* Task instructions *
What is needed is an exact copy of the lines in the entries below from the one holding "Waren, wenn dieser" through the one holding "Administrativas UC", pictures excluded.
[Information provided — start]
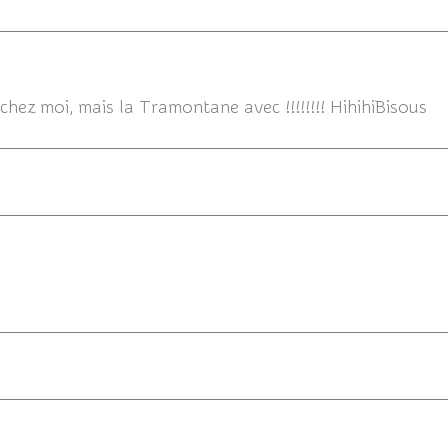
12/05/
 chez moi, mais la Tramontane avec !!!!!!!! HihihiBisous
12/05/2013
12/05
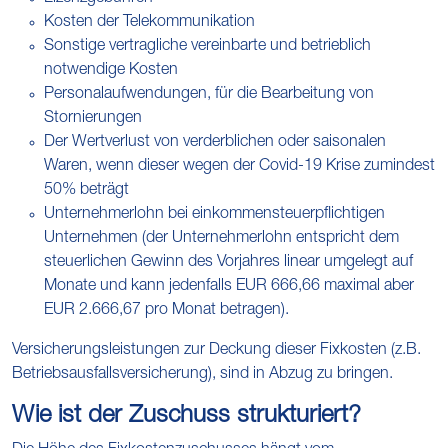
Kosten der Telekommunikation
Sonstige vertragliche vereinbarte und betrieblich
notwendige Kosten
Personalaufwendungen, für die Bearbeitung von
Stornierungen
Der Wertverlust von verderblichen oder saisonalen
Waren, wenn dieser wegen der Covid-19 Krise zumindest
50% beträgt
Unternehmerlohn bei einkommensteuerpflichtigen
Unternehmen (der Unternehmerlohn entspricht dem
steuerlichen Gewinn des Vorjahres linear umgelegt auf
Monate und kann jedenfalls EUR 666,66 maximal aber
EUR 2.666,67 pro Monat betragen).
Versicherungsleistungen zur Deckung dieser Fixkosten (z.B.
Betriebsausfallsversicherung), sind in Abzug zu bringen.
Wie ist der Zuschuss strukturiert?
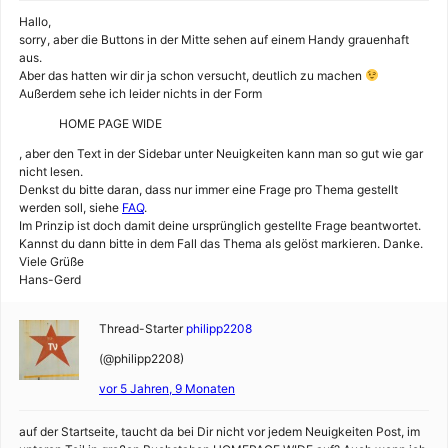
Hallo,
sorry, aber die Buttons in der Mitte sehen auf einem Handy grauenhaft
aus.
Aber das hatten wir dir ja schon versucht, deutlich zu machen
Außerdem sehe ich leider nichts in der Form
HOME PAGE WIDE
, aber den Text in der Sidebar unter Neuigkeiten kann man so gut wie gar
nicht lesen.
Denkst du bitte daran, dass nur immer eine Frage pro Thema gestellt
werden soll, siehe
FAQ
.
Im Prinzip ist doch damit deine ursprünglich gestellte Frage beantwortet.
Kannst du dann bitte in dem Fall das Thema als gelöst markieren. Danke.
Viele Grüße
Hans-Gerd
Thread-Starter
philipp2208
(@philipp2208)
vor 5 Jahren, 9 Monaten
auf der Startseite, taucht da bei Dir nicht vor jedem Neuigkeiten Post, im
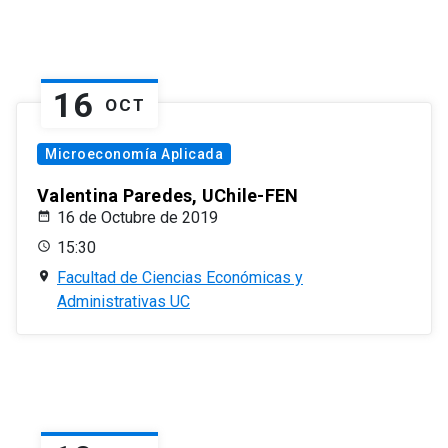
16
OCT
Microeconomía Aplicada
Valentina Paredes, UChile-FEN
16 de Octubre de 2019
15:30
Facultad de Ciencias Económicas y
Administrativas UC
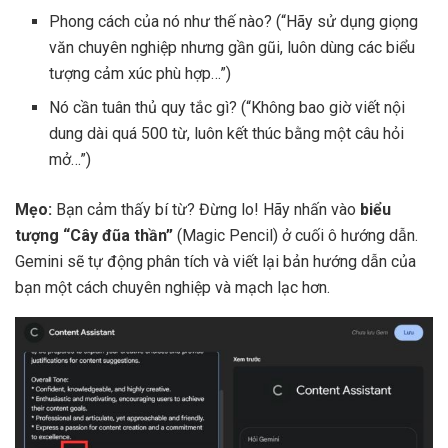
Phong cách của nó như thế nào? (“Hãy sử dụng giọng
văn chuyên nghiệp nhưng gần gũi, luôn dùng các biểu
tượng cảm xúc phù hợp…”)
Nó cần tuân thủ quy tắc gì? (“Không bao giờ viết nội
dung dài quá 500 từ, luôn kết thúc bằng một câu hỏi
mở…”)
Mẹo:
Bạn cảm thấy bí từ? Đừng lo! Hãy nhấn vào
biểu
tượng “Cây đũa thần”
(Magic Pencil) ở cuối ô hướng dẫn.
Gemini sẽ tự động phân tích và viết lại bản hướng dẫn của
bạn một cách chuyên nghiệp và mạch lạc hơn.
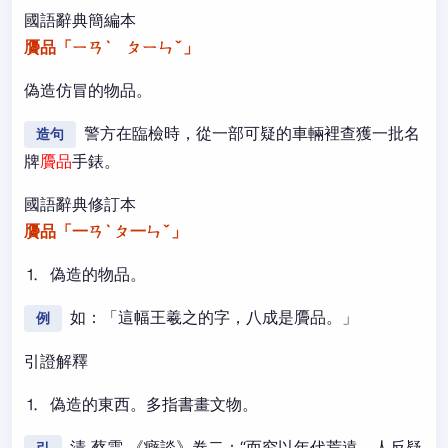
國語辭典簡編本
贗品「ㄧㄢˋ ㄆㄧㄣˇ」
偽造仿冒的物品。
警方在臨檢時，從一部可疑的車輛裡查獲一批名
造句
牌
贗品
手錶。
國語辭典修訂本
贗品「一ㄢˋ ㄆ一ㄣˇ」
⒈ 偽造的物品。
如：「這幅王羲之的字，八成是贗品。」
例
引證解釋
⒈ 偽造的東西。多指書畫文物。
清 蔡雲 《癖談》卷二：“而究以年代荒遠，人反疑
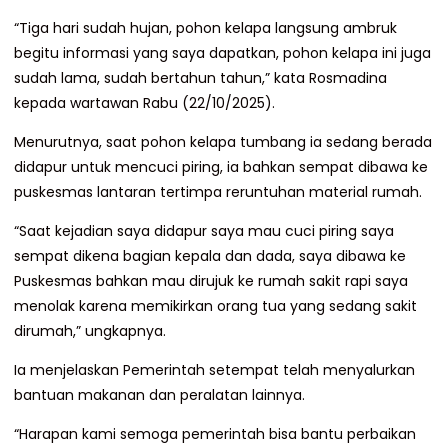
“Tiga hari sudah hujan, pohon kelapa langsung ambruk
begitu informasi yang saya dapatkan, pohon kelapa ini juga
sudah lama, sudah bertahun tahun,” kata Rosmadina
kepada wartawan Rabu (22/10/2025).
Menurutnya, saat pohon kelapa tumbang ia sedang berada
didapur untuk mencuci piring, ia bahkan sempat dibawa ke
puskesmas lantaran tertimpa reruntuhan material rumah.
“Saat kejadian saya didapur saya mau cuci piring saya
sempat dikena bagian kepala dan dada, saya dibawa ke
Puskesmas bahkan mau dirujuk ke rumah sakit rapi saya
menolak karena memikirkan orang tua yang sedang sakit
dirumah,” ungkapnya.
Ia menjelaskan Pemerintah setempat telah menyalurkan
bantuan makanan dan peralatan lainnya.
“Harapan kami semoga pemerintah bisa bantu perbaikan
[Information provided — finish]
* Answer section *
Waren, wenn dieser wegen der Covid-19 Krise zumindest
50% beträgt
Unternehmerlohn bei einkommensteuerpflichtigen
Unternehmen (der Unternehmerlohn entspricht dem
steuerlichen Gewinn des Vorjahres linear umgelegt auf
Monate und kann jedenfalls EUR 666,66 maximal aber
EUR 2.666,67 pro Monat betragen).
Versicherungsleistungen zur Deckung dieser Fixkosten (z.B.
Betriebsausfallsversicherung), sind in Abzug zu bringen.
Wie ist der Zuschuss strukturiert?
Hallo,
sorry, aber die Buttons in der Mitte sehen auf einem Handy grauenhaft
aus.
Aber das hatten wir dir ja schon versucht, deutlich zu machen
Außerdem sehe ich leider nichts in der Form
HOME PAGE WIDE
, aber den Text in der Sidebar unter Neuigkeiten kann man so gut wie gar
nicht lesen.
Denkst du bitte daran, dass nur immer eine Frage pro Thema gestellt
werden soll, siehe
FAQ
.
Im Prinzip ist doch damit deine ursprünglich gestellte Frage beantwortet.
Kannst du dann bitte in dem Fall das Thema als gelöst markieren. Danke.
Viele Grüße
Hans-Gerd
Thread-Starter
philipp2208
(@philipp2208)
vor 5 Jahren, 9 Monaten
auf der Startseite, taucht da bei Dir nicht vor jedem Neuigkeiten Post, im
16
OCT
Microeconomía Aplicada
Valentina Paredes, UChile-FEN
16 de Octubre de 2019
15:30
Facultad de Ciencias Económicas y
Administrativas UC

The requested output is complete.